Now, I've been able to do this using the following code:
public tblCategory Retrieve(int id)
{
using (var entities = Context)
{
var dto =
(from t in entities.tblCategory.Include("tblQuestion")
.Include("tblQuestion.tblAnswers")
where t.Id == id
select t).FirstOrDefault();
return entities.DetachObjectGraph(dto);
}
}
}
However, I'm not completely enamored with this; if the relationship names change in my model; I'm not going to get a error when building the project. Ideally, I'd like to use a lambda expression; something like this:
public tblCategory Retrieve(int id)
{
using (var entities = Context)
{
var dto =
(from t in entities.tblCategory.Include(t => t.tblQuestion)
where t.Id == id
select t).FirstOrDefault();
return entities.DetachObjectGraph(dto);
}
}
Now, with the above snippet; I'm stuck on how to drill down to the Answers table. Any idea on what I could use for a lambda expression for this one?

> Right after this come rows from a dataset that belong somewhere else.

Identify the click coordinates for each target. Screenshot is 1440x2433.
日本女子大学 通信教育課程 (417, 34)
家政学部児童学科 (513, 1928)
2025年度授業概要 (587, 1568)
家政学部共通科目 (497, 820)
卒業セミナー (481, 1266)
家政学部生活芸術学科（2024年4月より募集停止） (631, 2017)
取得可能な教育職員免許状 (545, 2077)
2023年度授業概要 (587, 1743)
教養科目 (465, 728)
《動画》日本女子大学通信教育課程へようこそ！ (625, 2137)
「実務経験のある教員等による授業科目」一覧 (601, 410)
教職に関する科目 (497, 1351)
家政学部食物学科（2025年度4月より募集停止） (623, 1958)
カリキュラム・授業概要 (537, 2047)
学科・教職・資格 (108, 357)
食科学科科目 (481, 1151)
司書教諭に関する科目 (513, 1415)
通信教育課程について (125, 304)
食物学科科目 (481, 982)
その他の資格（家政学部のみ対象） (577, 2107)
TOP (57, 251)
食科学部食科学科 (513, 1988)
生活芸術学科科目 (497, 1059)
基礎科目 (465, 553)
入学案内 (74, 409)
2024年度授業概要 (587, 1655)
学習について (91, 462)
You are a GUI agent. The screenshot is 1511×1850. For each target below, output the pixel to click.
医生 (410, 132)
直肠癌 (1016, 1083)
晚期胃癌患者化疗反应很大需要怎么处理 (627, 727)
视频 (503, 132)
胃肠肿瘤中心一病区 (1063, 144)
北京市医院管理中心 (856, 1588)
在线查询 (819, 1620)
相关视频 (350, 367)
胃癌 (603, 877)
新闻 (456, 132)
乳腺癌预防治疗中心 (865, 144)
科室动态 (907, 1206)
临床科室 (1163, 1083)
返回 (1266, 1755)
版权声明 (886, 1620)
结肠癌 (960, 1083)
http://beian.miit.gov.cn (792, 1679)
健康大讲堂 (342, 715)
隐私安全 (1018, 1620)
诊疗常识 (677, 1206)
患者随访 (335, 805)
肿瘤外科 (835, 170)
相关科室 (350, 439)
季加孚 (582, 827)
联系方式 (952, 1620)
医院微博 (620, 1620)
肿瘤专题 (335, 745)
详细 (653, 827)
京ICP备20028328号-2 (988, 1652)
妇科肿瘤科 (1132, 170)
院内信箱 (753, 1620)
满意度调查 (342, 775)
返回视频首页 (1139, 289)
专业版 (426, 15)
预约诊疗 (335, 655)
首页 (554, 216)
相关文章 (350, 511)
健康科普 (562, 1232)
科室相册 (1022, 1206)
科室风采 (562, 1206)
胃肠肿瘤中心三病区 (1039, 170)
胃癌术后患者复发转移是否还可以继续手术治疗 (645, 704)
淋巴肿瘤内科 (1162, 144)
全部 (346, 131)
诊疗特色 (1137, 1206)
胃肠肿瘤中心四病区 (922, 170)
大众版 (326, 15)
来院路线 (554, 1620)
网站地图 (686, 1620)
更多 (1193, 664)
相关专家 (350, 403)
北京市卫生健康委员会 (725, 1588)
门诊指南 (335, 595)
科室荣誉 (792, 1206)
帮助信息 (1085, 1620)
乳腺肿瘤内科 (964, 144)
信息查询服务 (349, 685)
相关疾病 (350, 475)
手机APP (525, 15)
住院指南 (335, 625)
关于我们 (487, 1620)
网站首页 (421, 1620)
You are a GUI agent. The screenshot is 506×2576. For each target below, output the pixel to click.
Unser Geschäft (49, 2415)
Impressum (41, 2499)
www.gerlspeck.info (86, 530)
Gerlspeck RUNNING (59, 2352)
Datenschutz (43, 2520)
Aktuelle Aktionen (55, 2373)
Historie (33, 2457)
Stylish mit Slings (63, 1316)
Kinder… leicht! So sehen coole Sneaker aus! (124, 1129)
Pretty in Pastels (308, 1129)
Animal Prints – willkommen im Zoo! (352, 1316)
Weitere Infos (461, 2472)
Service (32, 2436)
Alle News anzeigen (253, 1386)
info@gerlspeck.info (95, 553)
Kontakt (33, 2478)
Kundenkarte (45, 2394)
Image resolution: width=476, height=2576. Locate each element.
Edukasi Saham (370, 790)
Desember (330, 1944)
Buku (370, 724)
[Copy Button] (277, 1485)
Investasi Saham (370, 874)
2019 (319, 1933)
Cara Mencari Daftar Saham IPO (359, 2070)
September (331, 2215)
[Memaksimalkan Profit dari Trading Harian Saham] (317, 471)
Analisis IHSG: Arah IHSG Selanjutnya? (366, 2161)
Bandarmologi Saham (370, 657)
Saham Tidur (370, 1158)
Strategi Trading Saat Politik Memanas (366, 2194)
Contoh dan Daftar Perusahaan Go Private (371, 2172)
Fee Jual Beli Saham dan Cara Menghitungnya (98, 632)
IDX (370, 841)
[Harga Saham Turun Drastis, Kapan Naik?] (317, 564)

OK; I was able to get this to work, with some help from here.
Basically, I need to do this:
public tblCategory Retrieve(int id)
{
using (var entities = Context)
{
var dto =
(from t in entities.tblCategory.Include(t => t.tblQuestion)
.Include(t => t.tblQuestion.First().tblAnswer)
where t.Id == id
select t).FirstOrDefault();
return entities.DetachObjectGraph(dto);
}
}
From the link above, I can only dereference tblAnswers on individual items of the questions collection. Here I chose to dereference tblAnswers on the first item of the collection. In reality, this lambda expression is merely used to produce the property path “tblQuestion.tblAnswers”, which will eager load the answers of all questions.
So even though it looks like I'm only pulling the answers for the first question, I'm actually pulling all the answers for all the questions.